How to complete this task »
What should come back is the data below, word for word, minus any picture.

*** Available data Section Begins ***

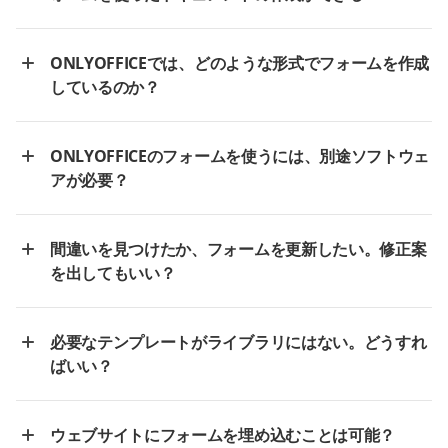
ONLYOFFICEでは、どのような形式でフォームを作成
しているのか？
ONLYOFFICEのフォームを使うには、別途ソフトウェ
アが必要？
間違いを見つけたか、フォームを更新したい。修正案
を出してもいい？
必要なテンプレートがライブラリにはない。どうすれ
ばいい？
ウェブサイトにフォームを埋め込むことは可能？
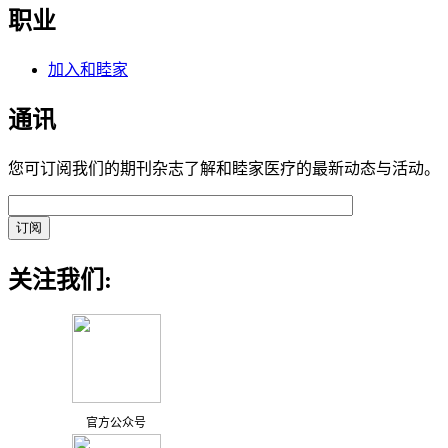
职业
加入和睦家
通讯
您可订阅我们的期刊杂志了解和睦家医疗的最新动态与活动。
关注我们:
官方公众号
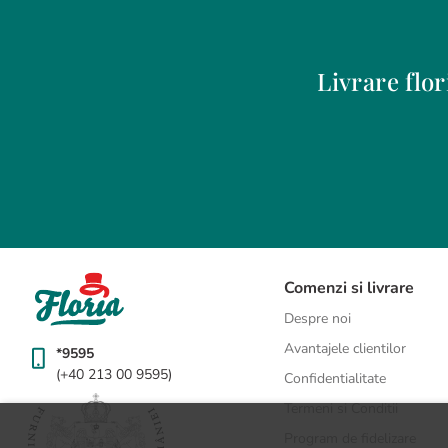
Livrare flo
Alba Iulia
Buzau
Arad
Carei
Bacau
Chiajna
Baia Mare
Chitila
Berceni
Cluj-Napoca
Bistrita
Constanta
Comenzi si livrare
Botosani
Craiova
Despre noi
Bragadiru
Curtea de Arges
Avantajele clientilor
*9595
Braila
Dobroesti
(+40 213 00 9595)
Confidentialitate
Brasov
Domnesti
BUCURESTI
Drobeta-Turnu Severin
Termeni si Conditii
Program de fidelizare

*** Available data Section Ends ***

Solution for this task »
ONLYOFFICEでは、どのような形式でフォームを作成
しているのか？
ONLYOFFICEのフォームを使うには、別途ソフトウェ
アが必要？
間違いを見つけたか、フォームを更新したい。修正案
を出してもいい？
必要なテンプレートがライブラリにはない。どうすれ
ばいい？
ウェブサイトにフォームを埋め込むことは可能？
职业
加入和睦家
通讯
您可订阅我们的期刊杂志了解和睦家医疗的最新动态与活动。
关注我们:
官方公众号
Livrare flo
Alba Iulia
Buzau
Arad
Carei
Bacau
Chiajna
Baia Mare
Chitila
Berceni
Cluj-Napoca
Bistrita
Constanta
Comenzi si livrare
Botosani
Craiova
Despre noi
Bragadiru
Curtea de Arges
Avantajele clientilor
*9595
Braila
Dobroesti
(+40 213 00 9595)
Confidentialitate
Brasov
Domnesti
BUCURESTI
Drobeta-Turnu Severin
Termeni si Conditii
Program de fidelizare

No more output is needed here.